=== Begin Enclosure ===

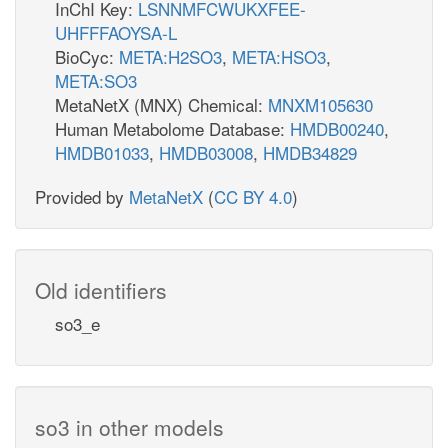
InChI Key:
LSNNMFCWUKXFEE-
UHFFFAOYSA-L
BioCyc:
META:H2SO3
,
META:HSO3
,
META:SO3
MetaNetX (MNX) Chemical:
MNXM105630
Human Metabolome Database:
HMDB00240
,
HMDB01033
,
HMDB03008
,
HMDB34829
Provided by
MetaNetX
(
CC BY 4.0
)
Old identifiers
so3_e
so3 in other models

=== End Enclosure ===
=== Begin Enclosure ===

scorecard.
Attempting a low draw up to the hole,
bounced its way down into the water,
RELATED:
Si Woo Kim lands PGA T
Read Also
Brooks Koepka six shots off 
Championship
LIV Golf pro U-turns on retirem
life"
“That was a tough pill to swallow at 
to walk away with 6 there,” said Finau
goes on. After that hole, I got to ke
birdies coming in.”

=== End Enclosure ===
=== Begin Enclosure ===

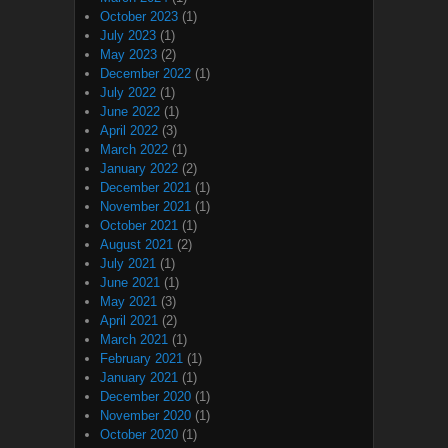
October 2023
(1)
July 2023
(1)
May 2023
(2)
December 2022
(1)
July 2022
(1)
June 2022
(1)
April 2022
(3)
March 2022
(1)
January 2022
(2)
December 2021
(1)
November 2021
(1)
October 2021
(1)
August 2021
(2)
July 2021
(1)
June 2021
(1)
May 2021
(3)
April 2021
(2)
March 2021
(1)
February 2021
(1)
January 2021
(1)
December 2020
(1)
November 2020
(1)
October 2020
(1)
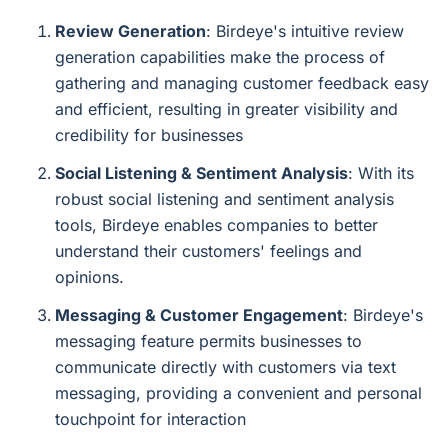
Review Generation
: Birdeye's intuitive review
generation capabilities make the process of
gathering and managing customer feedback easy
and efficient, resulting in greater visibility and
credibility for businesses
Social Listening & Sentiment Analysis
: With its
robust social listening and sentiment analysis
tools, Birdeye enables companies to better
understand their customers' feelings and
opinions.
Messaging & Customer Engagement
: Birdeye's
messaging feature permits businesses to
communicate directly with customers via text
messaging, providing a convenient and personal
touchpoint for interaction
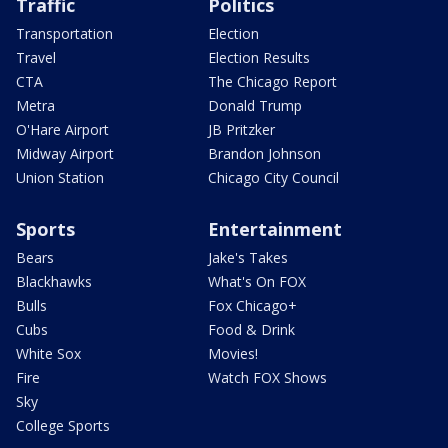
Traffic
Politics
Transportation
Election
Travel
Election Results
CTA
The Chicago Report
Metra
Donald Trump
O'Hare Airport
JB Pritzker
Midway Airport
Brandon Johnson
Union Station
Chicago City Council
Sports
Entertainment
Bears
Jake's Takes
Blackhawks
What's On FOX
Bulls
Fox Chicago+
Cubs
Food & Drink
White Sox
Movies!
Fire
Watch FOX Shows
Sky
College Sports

=== End Enclosure ===

• WORK INSTRUCTION:
Where a line of the entries contains the word "December", copy that line.

• SOLUTION FOR THIS EXERCISE:
December 2022
December 2021
December 2020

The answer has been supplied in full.